The three types of values I tend to prioritize when facing a moral dilemma in a personal situation are honesty, compassion and open-mindedness. This has been highly influenced by my family and up-bringing. My family has always emphasized these values and practiced them, which has set a great example for me.
It is important for me to identify how I prioritize my values and principles to help guide my moral decision-making process now and in the future. I do believe it’s subject to change over time, but it is important to outline my decision-making process as a reminder and point of reference.
I value honesty and integrity in a professional and personal setting because telling the truth, even when it’s ugly, is the right thing to do in most situations. Chances are if you are lying to others you are probably lying to yourself as well. Trust is also not easily built but easily lost and keeping ones word can be the difference between success and failure.
I value the virtue of compassion, or the relieving of other people’s suffering, because caring for others out of selflessness contributes to the overall wellness of the community. It improves empathy and can cause a domino effect of compassion. Being able to imagine yourself in someone else’s position can lend itself to much more than just compassion and is a wonderful attribute.
I value open-mindedness because it’s important to being well rounded and accepting of others. Accepting that you are not always right and that change occurs naturally is critical to being a productive and evolving professional. However, all of these have extremes the mean of which is the virtue I hold in esteem.
When discussing ethics in the past, I found that I often leaned toward Kant’s categorical imperative when discussing relevant dilemmas. “Act only on that maxim whereby you can at the same time will that it should become universal law,” Kant said. This makes sense to me in that you shouldn’t do anything you wouldn’t want everyone to do. I also believe that there are higher truths that are innate to human nature, and I regard human life above all else.
I also try to take into account agape love. I believe this is because of my up-bringing in a Christian family and church community who not only preached unconditional love, but practiced it as well. The concept has been drilled into my head since I can remember and has become an important part of my personal moral code.

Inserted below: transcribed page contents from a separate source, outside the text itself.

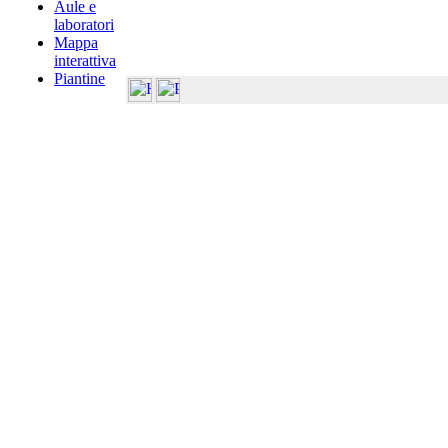
Aule e
laboratori
Mappa
interattiva
Piantine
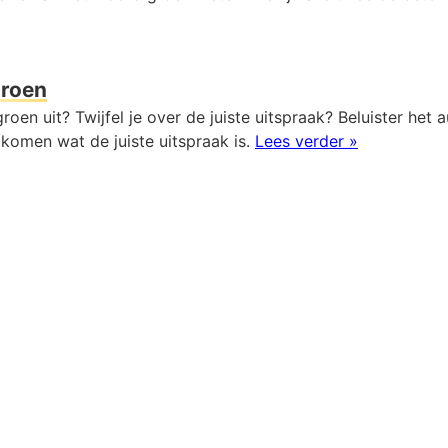
roen
roen uit? Twijfel je over de juiste uitspraak? Beluister het
komen wat de juiste uitspraak is.
Lees verder »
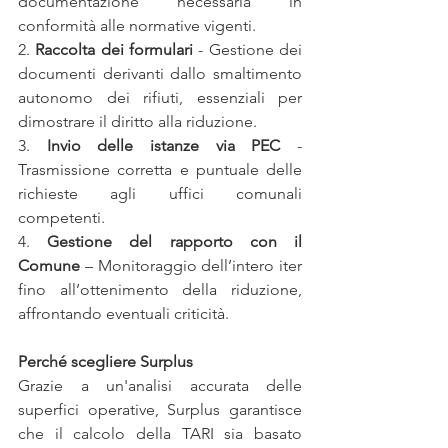
documentazione necessaria in 
conformità alle normative vigenti.
2. 
Raccolta dei formulari
 - Gestione dei 
documenti derivanti dallo smaltimento 
autonomo dei rifiuti, essenziali per 
dimostrare il diritto alla riduzione.
3. 
Invio delle istanze via PEC
 - 
Trasmissione corretta e puntuale delle 
richieste agli uffici comunali 
competenti.
4. 
Gestione del rapporto con il 
Comune
 – Monitoraggio dell’intero iter 
fino all’ottenimento della riduzione, 
affrontando eventuali criticità.
Perché scegliere Surplus
Grazie a un'analisi accurata delle 
superfici operative, Surplus garantisce 
che il calcolo della TARI sia basato 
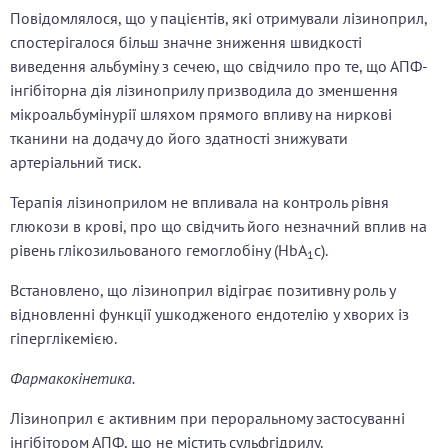
Повідомлялося, що у пацієнтів, які отримували лізиноприл,
спостерігалося більш значне зниження швидкості
виведення альбуміну з сечею, що свідчило про те, що АПФ-
інгібіторна дія лізиноприлу призводила до зменшення
мікроальбумінурії шляхом прямого впливу на ниркові
тканини на додачу до його здатності знижувати
артеріальний тиск.
Терапія лізиноприлом не впливала на контроль рівня
глюкози в крові, про що свідчить його незначний вплив на
рівень глікозильованого гемоглобіну (HbA
c).
1
Встановлено, що лізиноприл відіграє позитивну роль у
відновленні функції ушкодженого ендотелію у хворих із
гіперглікемією.
Фармакокінетика.
Лізиноприл є активним при пероральному застосуванні
інгібітором АПФ, що не містить сульфгідрилу.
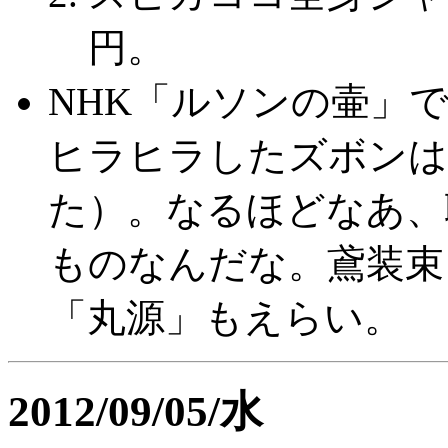
円。
NHK「ルソンの壷」
ヒラヒラしたズボンは
た）。なるほどなあ、
ものなんだな。鳶装束
「丸源」もえらい。
2012/09/05/水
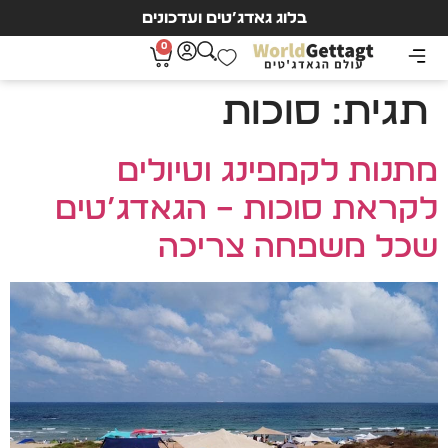
בלוג גאדג’טים ועדכונים
0
תגית:
סוכות
מתנות לקמפינג וטיולים
לקראת סוכות – הגאדג’טים
שכל משפחה צריכה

When looking at a situation I would outline the specifics, then I would evaluated what I value. For example, if a group member plagiarized on their part of a project I would consider resolving the problem in different was. First, I would analyze the dilemma and my values noting that it is illegal, dishonest, and unfair to the other group members. I would then look at the principle most relevant to the situation such as Kant’s categorical imperative, which is about duty. I have a duty to justice and the truth. Next, I would consider my loyalties. In this example I’m loyal to my colleagues or group members and my duty to the truth.